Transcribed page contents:
________________
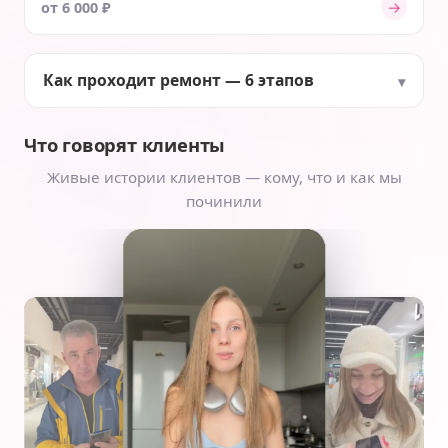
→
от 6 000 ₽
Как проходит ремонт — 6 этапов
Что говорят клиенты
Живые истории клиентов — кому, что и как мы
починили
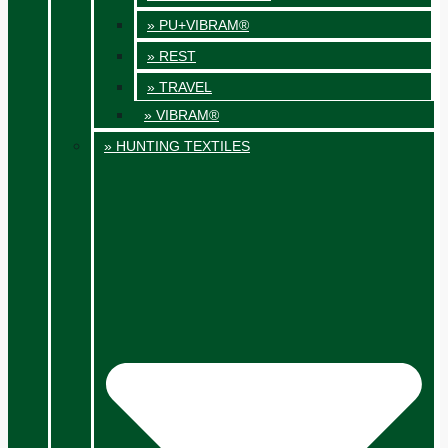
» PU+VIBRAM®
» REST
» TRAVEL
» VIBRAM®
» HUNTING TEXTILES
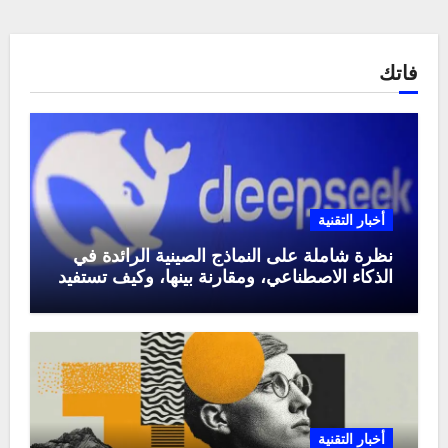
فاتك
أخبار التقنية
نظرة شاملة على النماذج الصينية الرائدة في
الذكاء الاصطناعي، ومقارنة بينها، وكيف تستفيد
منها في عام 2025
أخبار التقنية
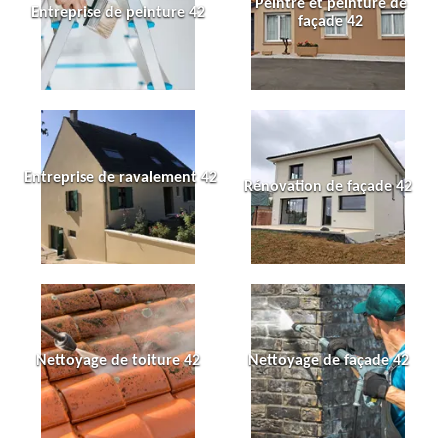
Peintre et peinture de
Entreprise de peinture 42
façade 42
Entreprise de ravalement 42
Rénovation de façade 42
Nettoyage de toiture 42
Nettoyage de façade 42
________________
[YOUR TASK] Could you repeat all of the entries exactly, without the pictures?

[RESPONSE TO THE EXERCISE]
→
от 6 000 ₽
Как проходит ремонт — 6 этапов
Что говорят клиенты
Живые истории клиентов — кому, что и как мы
починили
» PU+VIBRAM®
» REST
» TRAVEL
» VIBRAM®
» HUNTING TEXTILES
فاتك
أخبار التقنية
نظرة شاملة على النماذج الصينية الرائدة في
الذكاء الاصطناعي، ومقارنة بينها، وكيف تستفيد
منها في عام 2025
أخبار التقنية
Peintre et peinture de
Entreprise de peinture 42
façade 42
Entreprise de ravalement 42
Rénovation de façade 42
Nettoyage de toiture 42
Nettoyage de façade 42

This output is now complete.